Por más que vacié la mochila, revisé cada bolsillo y me fijé dentro de la carpeta, no podía encontrar la lapicera. Pero si ayer la tenía. Ya era la tercera que perdía en la semana, mamá me iba a matar. Miré alrededor, a mis compañeros, alguien más que pudiera tener la culpa. Al final desistí, hacía rato que la seño anotaba en el pizarrón y yo no había copiado nada. Pedí una lapicera prestada pero nadie tenía, al final fue Julia, a quien ni siquiera le había pedido, la que me pasó su borratintas. Creo que Julia fue la única chica que me gustó en la primaria pero desde chico que soy sonso y en ese entonces tampoco me daba cuenta. Abrí la carpeta y busqué los últimos apuntes de ciencias sociales. La mitad de mis hojas iban sueltas, con los ojales rotos. Las últimas anotaciones se cortaban en una oración. Busqué otra vez en la mochila, entre las hojas arrugadas, pero no pude encontrarla. Me acordaba que habíamos hablado de los mapuches pero nada. Nada de mapuches entre todas esas cosas. Pedí hojas prestadas y anoté lo que pude. Cada viernes, a última hora, la seño pedía para revisar tres carpetas. Ése era el peor momento académico de mi primaria. Yo nunca tenía carpeta de nada. La seño me miró, ella sabía que yo sabía que me iba a llamar, y yo sabía que ella sabía que no tenía siquiera la mitad de los apuntes de la última semana. Me miró otra vez y pidió la carpeta de mi compañero de banco.
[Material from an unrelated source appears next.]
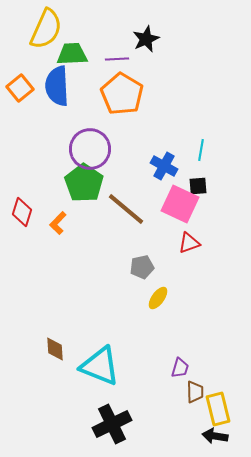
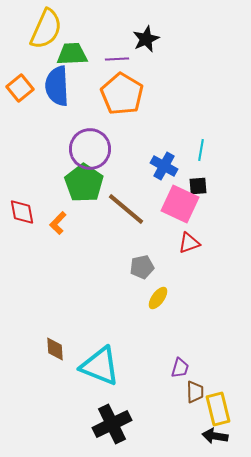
red diamond: rotated 28 degrees counterclockwise
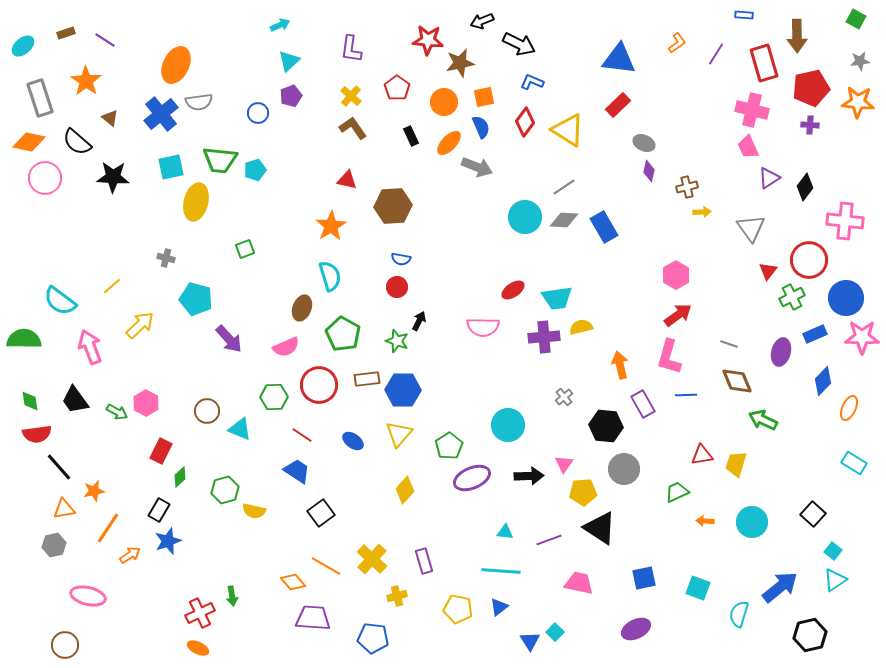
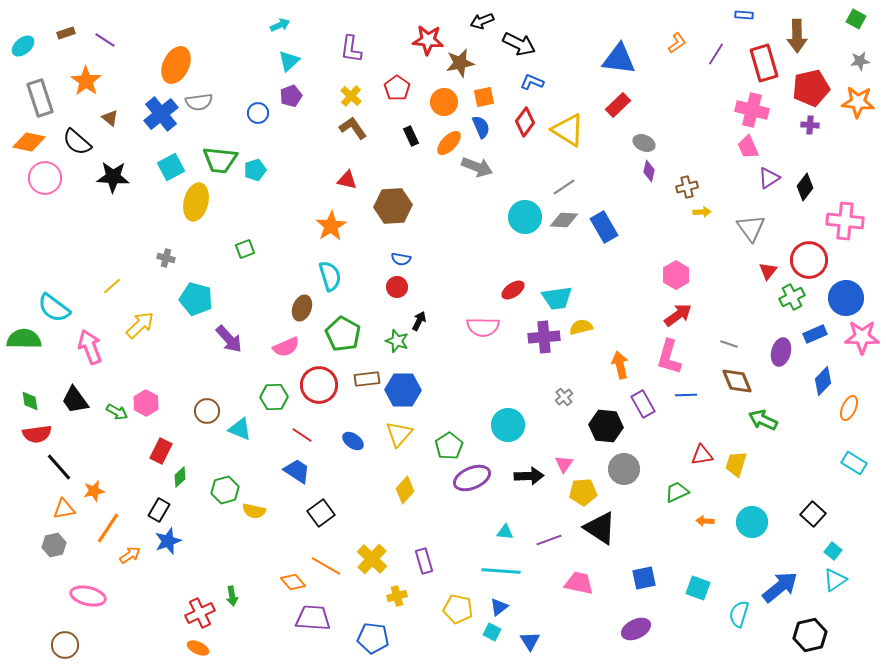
cyan square at (171, 167): rotated 16 degrees counterclockwise
cyan semicircle at (60, 301): moved 6 px left, 7 px down
cyan square at (555, 632): moved 63 px left; rotated 18 degrees counterclockwise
Al salir de la escuela, tuve que pelearme con un par de chicos. Las peleas siempre empezaban igual. Me gritaban cosas, yo no respondía. Me gritaban más cosas, yo seguía sin responder. Me empujaban y ahí sí que respondía pero tengo que admitir que desproporcionadamente. Mi táctica siempre era tirarlos al piso y pegarles hasta que alguien aparecía para separarnos. Claro que cuando eran dos era más complicado y lo más común era que yo terminara en el piso, golpeado y defendiéndome a duras penas. Aquella vez fue así.
Encaré hacia la casa de mi abuela. Busqué en mis bolsillos monedas pero no me alcanzaba para comprar una lapicera nueva, ni siquiera una 303. Caminé despacio, buscando algo de plata que alguien se le hubiese caído. A mí siempre se me caía ¿así que por qué no le iba a pasar a otro? No encontré nada. En la casa de mi abuela no había nada que se pareciera a una lapicera, sólo usaban biromes en la tintorería.
Mamá me pasó a buscar y nos fuimos a casa. Ella nunca se fijaba en mis notas ni nada de la escuela pero aquel día me pidió la mochila. No sé cuánto tardé en dársela, tal vez esperaba que se olvidara, aunque ya entonces sabía que la vieja nunca se olvida de nada. Así que fui a la cocina y le di la mochila. Retrocedí dos pasos y me senté en el escalón. Maxi, ¿ésta es tu carpeta? ¿dónde se metió este chico? Yo cada vez más chiquito, más sombra de escalera. Maxi, bajá. Estoy acá, ma. ¿Pero cómo puede ser que ésta sea tu carpeta? ¿Y tu lapicera? ¿Dónde está tu lapicera? No sé, se me perdió. ¿Otra vez? ¿Pero, hijo, cómo puede ser? No sé, perdón. Ya estaba llorando. Andá a tu cuarto. Subí a mi cuarto y me tiré en la cama, la cara contra la almohada. Todavía podía escuchar la convesación (mi vieja a los gritos) que transcurría en la cocina. ¿Pero con qué escribe este chico? Esto parece borratintas (mi hermana). Pero tu hermano es un desastre.
Al rato mi vieja subió a mi cuarto. Maxi, bajá a cenar. Dejó mi mochila en el piso y se alejó. Salí de la cama, cerré la puerta y tiré la mochila contra la pared. La carpeta voló y se soltaron varias hojas. También cayó al piso el borratintas que nunca le devolví a Julia.